From mboxrd@z Thu Jan  1 00:00:00 1970
From: Al Viro <viro@ZenIV.linux.org.uk>
Subject: Re: [patch 0/3] A few patches for dcache
Date: Fri, 29 Jul 2011 08:24:41 +0100
Message-ID: <20110729072441.GA2203@ZenIV.linux.org.uk>
References: <20110728131219.146414619@openvz.org>
 <20110729032503.GD5404@dastard>
 <20110729055918.GB15883@sun>
 <20110729065951.GE5404@dastard>
Mime-Version: 1.0
Content-Type: text/plain; charset=us-ascii
Cc: Cyrill Gorcunov <gorcunov@gmail.com>,
	LINUXFS-ML <linux-fsdevel@vger.kernel.org>,
	Andrew Morton <akpm@linux-foundation.org>,
	Christoph Hellwig <hch@infradead.org>,
	James Bottomley <jbottomley@parallels.com>, xemul@openvz.org
To: Dave Chinner <david@fromorbit.com>
Return-path: <linux-fsdevel-owner@vger.kernel.org>
Received: from zeniv.linux.org.uk ([195.92.253.2]:34416 "EHLO
	ZenIV.linux.org.uk" rhost-flags-OK-OK-OK-OK) by vger.kernel.org
	with ESMTP id S1754803Ab1G2HYr (ORCPT
	<rfc822;linux-fsdevel@vger.kernel.org>);
	Fri, 29 Jul 2011 03:24:47 -0400
Content-Disposition: inline
In-Reply-To: <20110729065951.GE5404@dastard>
Sender: linux-fsdevel-owner@vger.kernel.org
List-ID: <linux-fsdevel.vger.kernel.org>

On Fri, Jul 29, 2011 at 04:59:51PM +1000, Dave Chinner wrote:
> On Fri, Jul 29, 2011 at 09:59:18AM +0400, Cyrill Gorcunov wrote:
> > On Fri, Jul 29, 2011 at 01:25:03PM +1000, Dave Chinner wrote:
> > ...
> > > 
> > > The VFS shrinker code is now already called on a per-sb basis.
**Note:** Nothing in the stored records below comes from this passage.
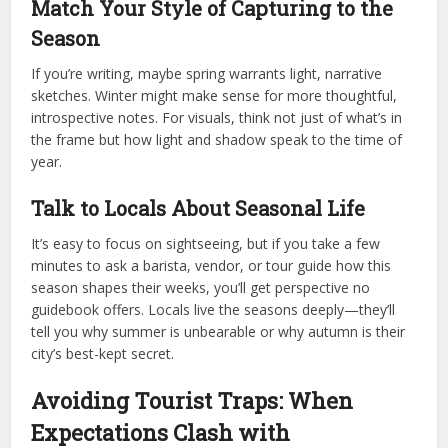
Match Your Style of Capturing to the
Season
If you’re writing, maybe spring warrants light, narrative
sketches. Winter might make sense for more thoughtful,
introspective notes. For visuals, think not just of what’s in
the frame but how light and shadow speak to the time of
year.
Talk to Locals About Seasonal Life
It’s easy to focus on sightseeing, but if you take a few
minutes to ask a barista, vendor, or tour guide how this
season shapes their weeks, you’ll get perspective no
guidebook offers. Locals live the seasons deeply—they’ll
tell you why summer is unbearable or why autumn is their
city’s best-kept secret.
Avoiding Tourist Traps: When
Expectations Clash with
Each
> > > sb has it's own shrinker context that deals with dentries, inodes
> > > and anything a filesystem wants to have shrunk in the call. That
> > > solves the original issue I had with your "limit the dentry cache
> > > size" patch series in that it didn't shrink or limit the other VFS
> > > caches that were the ones that were really consuming all your
> > > memory...
> > 
> > Thanks for comments, Dave! Still the read only lock without
> > increasing sequence number might be useful, no? (patch 1)
> 
> I'll defer to Al on that one - the intricacies of the rename locking
> are way over my head.

I'm not sure that's safe.  Note that one use of rename_lock is that
we allow hash lookup to race with d_move().  Which can move object
from one hash chain to another, so hash lookup may end up jumping
from one chain to another and getting a false negative.  That's
why __d_lookup() is not safe without read_seqretry loop (or seq_writelock,
of course).

But look what happens if we do per-sb locks - d_move() derailing the
hash lookup might happen on *any* filesystem.  They all share the
same hash table.  So just checking that we hadn't done renames on
our filesystem is not enough to make sure we hadn't hit a false
negative.

Unless we go for making the hashtable itself per-superblock (and I really
doubt that it's a good idea), I don't see any obvious ways to avoid that
kind of race.  IOW, how would you implement safe d_lookup()?